**Task brief**
Compute how many lines in the records below contain the string "Sistema" and give that number without other output.

☆ ☆ ☆ ☆ ☆ ☆ ☆

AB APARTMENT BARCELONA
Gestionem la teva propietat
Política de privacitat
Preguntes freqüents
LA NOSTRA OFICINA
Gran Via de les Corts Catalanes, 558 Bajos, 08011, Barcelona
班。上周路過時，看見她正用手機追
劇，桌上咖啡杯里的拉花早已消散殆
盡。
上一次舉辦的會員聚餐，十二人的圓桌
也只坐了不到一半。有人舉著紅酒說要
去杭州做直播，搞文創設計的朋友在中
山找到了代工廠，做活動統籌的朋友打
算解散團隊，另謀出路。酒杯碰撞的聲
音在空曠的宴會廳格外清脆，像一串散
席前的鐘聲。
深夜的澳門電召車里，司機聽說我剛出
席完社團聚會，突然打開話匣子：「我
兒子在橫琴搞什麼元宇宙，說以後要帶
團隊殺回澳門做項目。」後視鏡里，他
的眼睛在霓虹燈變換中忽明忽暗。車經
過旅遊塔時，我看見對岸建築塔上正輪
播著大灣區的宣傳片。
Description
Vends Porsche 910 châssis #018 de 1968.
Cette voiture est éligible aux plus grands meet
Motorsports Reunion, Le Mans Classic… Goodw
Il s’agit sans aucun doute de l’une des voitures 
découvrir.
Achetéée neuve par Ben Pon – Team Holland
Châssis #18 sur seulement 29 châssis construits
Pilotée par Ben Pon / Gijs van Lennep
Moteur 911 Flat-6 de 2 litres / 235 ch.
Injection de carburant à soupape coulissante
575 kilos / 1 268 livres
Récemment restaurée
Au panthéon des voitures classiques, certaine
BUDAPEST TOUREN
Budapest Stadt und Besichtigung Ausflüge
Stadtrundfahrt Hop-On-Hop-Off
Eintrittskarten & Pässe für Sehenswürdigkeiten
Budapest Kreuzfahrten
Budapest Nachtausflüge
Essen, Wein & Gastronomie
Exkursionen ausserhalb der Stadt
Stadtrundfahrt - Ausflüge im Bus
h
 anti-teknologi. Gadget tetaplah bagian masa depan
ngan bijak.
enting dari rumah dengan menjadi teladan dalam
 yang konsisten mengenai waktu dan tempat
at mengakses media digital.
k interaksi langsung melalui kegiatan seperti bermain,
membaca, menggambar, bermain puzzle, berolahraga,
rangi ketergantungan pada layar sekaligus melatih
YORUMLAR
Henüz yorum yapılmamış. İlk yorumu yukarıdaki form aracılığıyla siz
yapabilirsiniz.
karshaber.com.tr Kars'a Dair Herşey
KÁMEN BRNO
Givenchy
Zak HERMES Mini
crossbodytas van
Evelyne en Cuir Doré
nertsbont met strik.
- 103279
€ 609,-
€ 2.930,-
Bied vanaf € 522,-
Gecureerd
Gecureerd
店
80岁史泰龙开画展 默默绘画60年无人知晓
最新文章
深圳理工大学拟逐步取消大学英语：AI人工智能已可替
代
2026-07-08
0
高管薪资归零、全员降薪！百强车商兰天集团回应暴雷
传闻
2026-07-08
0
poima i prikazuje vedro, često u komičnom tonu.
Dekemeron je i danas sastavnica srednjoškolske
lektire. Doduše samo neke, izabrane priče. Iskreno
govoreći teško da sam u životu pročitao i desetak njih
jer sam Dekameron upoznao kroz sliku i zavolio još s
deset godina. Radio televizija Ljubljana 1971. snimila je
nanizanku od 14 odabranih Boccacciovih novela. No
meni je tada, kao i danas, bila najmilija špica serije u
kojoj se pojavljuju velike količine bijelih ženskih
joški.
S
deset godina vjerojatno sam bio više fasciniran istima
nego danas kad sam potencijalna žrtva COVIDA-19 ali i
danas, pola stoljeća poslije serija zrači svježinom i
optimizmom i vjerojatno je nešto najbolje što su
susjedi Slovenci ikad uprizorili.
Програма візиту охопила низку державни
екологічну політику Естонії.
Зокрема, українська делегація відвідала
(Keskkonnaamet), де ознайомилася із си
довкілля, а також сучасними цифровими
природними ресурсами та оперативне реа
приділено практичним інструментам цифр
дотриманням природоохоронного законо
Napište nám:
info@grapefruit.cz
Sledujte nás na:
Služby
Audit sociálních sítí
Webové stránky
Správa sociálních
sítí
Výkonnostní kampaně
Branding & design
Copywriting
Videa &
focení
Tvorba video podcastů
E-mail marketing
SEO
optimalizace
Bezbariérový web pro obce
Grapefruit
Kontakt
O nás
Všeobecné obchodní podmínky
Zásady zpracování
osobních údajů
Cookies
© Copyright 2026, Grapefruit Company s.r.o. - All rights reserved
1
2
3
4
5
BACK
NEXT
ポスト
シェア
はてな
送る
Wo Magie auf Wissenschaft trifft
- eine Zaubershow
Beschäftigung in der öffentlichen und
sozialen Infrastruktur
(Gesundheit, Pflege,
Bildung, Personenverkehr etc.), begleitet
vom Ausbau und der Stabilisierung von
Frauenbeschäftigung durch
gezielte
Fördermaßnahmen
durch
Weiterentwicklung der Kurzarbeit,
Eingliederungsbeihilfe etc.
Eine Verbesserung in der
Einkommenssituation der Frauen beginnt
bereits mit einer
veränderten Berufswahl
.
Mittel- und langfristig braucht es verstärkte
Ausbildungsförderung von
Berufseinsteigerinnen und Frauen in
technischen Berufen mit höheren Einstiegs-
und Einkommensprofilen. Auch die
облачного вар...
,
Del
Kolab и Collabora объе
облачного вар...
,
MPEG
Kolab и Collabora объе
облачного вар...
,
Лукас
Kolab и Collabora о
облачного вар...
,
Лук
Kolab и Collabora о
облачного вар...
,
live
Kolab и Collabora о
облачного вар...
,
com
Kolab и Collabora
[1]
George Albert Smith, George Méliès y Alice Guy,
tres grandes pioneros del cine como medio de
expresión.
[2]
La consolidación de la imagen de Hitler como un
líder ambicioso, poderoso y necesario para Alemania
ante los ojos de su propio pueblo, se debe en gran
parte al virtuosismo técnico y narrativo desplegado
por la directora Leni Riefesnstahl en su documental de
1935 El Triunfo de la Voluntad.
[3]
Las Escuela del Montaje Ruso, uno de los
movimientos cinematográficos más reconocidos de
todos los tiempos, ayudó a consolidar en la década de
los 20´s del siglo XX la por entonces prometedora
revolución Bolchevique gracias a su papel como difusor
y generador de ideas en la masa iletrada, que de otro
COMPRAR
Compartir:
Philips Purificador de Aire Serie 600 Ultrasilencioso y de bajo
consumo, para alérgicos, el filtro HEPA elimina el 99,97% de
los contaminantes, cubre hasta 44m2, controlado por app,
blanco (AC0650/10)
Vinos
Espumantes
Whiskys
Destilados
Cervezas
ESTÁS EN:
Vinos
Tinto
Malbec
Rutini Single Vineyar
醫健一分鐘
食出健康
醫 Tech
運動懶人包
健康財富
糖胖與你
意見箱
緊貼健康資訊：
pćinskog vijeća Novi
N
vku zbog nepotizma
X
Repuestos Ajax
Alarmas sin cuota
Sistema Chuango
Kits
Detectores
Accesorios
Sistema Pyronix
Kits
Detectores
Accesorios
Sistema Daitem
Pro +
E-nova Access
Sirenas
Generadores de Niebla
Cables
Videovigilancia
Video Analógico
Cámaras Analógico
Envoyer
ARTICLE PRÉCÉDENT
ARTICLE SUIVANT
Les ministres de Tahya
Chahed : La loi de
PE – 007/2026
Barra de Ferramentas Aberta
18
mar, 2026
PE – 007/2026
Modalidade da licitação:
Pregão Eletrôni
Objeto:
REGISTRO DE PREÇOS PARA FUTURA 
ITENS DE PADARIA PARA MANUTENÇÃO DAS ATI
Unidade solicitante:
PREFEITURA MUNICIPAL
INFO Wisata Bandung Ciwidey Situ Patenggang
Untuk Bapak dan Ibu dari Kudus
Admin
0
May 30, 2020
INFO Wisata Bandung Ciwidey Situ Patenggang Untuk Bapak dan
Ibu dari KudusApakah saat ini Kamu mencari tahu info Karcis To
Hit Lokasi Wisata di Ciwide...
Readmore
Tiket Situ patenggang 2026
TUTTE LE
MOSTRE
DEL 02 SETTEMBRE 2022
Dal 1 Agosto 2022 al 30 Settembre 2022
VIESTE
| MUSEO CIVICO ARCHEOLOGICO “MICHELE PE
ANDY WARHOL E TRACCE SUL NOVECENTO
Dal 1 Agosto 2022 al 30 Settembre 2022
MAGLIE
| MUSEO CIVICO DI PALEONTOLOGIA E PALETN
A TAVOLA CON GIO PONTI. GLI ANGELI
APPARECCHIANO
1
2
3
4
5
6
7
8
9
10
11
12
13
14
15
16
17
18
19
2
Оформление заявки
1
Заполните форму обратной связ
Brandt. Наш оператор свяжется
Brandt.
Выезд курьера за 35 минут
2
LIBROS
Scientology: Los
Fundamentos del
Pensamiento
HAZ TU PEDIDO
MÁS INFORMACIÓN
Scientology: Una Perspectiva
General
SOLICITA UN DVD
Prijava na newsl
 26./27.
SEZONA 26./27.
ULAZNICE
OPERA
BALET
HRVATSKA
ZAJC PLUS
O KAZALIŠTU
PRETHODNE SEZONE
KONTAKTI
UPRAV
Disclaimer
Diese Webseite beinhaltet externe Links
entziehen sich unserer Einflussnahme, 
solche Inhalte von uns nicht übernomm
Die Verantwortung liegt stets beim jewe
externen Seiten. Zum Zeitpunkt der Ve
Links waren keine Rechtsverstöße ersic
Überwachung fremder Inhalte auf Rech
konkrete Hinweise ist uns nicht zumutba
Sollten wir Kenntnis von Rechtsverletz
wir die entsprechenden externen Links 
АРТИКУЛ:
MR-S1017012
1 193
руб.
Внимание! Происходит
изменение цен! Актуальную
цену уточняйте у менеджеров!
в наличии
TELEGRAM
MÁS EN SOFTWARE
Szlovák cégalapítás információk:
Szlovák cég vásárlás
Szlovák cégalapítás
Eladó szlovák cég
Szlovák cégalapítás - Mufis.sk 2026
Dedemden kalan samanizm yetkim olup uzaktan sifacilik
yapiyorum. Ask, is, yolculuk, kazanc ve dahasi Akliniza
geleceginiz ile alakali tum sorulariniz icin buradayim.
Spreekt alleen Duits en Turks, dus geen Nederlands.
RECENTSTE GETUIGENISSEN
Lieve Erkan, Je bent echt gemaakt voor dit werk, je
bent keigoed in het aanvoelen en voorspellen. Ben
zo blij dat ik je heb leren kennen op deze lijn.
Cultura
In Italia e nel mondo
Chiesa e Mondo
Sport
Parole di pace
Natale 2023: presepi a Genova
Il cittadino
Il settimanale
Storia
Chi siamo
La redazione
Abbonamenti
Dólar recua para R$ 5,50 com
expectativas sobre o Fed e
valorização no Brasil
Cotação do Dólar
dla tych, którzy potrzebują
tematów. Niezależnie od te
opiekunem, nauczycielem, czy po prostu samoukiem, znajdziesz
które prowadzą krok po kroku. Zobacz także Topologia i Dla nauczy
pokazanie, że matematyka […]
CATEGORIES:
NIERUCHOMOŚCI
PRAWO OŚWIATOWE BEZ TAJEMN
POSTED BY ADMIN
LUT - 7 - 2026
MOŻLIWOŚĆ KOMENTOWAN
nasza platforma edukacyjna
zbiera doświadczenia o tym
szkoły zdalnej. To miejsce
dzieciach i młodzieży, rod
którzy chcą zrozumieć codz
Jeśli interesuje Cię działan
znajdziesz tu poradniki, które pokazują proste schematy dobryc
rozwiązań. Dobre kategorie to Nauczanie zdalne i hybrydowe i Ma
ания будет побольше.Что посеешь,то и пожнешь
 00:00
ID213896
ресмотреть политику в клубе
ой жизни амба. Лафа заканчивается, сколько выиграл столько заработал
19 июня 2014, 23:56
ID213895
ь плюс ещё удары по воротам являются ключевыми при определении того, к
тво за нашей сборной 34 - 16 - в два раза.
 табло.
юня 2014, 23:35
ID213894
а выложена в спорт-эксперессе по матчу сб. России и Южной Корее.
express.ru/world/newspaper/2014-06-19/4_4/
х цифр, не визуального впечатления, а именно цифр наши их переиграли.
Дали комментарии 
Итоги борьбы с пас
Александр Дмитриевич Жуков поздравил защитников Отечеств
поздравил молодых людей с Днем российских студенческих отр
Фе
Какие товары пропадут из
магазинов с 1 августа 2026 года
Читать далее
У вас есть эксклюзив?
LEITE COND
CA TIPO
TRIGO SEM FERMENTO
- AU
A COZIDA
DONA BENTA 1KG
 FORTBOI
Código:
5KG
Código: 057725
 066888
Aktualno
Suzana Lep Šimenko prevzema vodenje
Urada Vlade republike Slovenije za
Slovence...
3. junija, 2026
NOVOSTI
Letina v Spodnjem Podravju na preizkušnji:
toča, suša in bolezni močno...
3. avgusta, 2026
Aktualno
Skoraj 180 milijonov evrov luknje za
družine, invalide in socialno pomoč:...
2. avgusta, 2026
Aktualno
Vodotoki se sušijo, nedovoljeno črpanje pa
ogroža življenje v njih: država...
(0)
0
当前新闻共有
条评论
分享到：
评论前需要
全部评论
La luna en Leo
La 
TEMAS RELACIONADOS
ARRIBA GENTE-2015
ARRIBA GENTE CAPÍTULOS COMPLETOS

☆ ☆ ☆ ☆ ☆ ☆ ☆

**Task result**
3